= Exercise details =
Check each line of the records below for the word "采购管理" and copy those where it appears.

Excerpts from a dataset:
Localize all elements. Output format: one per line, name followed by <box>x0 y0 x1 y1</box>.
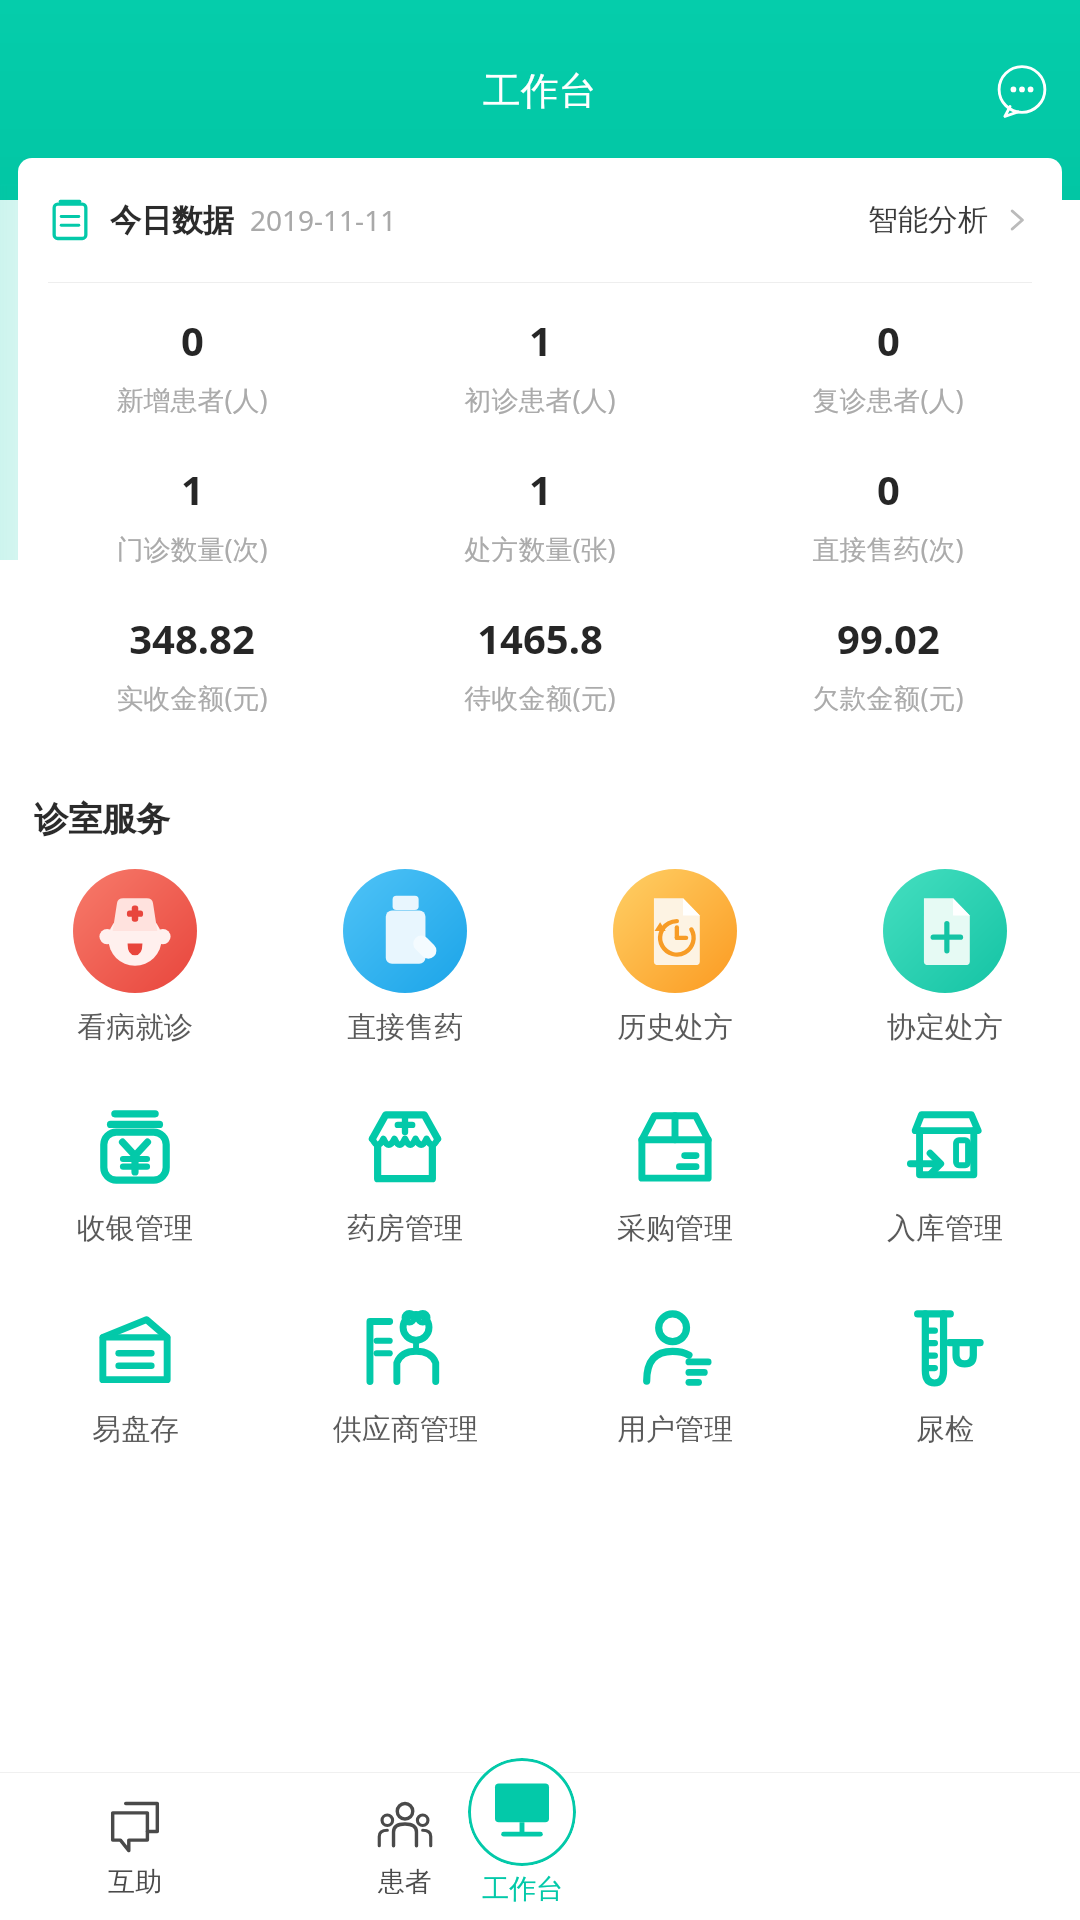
staticText: 1 <box>529 462 552 516</box>
button[interactable]: 入库管理 <box>810 1092 1080 1253</box>
button[interactable]: 用户管理 <box>540 1293 810 1454</box>
button[interactable]: 采购管理 <box>540 1092 810 1253</box>
staticText: 收银管理 <box>77 1210 193 1247</box>
button[interactable]: 今日数据 <box>18 158 1062 282</box>
button[interactable]: 协定处方 <box>810 863 1080 1052</box>
staticText: 复诊患者(人) <box>812 381 964 418</box>
staticText: 用户管理 <box>617 1411 733 1448</box>
button[interactable]: 供应商管理 <box>270 1293 540 1454</box>
staticText: 协定处方 <box>887 1009 1003 1046</box>
button[interactable]: 历史处方 <box>540 863 810 1052</box>
staticText: 处方数量(张) <box>464 530 616 567</box>
staticText: 历史处方 <box>617 1009 733 1046</box>
staticText: 尿检 <box>916 1411 974 1448</box>
staticText: 0 <box>877 462 900 516</box>
staticText: 门诊数量(次) <box>116 530 268 567</box>
staticText: 患者 <box>378 1865 432 1899</box>
button[interactable]: 看病就诊 <box>0 863 270 1052</box>
staticText: 诊室服务 <box>34 798 170 841</box>
button[interactable]: Messages <box>990 59 1054 123</box>
staticText: 待收金额(元) <box>464 679 616 716</box>
staticText: 易盘存 <box>92 1411 179 1448</box>
button[interactable]: 易盘存 <box>0 1293 270 1454</box>
staticText: 直接售药 <box>347 1009 463 1046</box>
staticText: 99.02 <box>837 611 940 665</box>
staticText: 药房管理 <box>347 1210 463 1247</box>
button[interactable]: 直接售药 <box>270 863 540 1052</box>
staticText: 1 <box>529 313 552 367</box>
staticText: 工作台 <box>482 1872 563 1906</box>
staticText: 2019-11-11 <box>250 201 397 239</box>
button[interactable]: 互助 <box>0 1772 270 1920</box>
button[interactable]: 药房管理 <box>270 1092 540 1253</box>
staticText: 新增患者(人) <box>116 381 268 418</box>
staticText: 今日数据 <box>110 201 234 240</box>
staticText: 看病就诊 <box>77 1009 193 1046</box>
staticText: 欠款金额(元) <box>812 679 964 716</box>
staticText: 采购管理 <box>617 1210 733 1247</box>
staticText: 0 <box>877 313 900 367</box>
staticText: 供应商管理 <box>333 1411 478 1448</box>
button[interactable]: 收银管理 <box>0 1092 270 1253</box>
staticText: 实收金额(元) <box>116 679 268 716</box>
staticText: 工作台 <box>483 67 597 115</box>
staticText: 0 <box>181 313 204 367</box>
staticText: 348.82 <box>129 611 255 665</box>
button[interactable]: 工作台 <box>468 1758 576 1906</box>
button[interactable]: 患者 <box>270 1772 540 1920</box>
staticText: 初诊患者(人) <box>464 381 616 418</box>
staticText: 1465.8 <box>477 611 603 665</box>
staticText: 互助 <box>108 1865 162 1899</box>
staticText: 入库管理 <box>887 1210 1003 1247</box>
staticText: 直接售药(次) <box>812 530 964 567</box>
staticText: 智能分析 <box>868 201 988 239</box>
staticText: 1 <box>181 462 204 516</box>
button[interactable]: 尿检 <box>810 1293 1080 1454</box>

= Output for this task =
button[interactable]: 采购管理 <box>540 1092 810 1253</box>
staticText: 采购管理 <box>617 1210 733 1247</box>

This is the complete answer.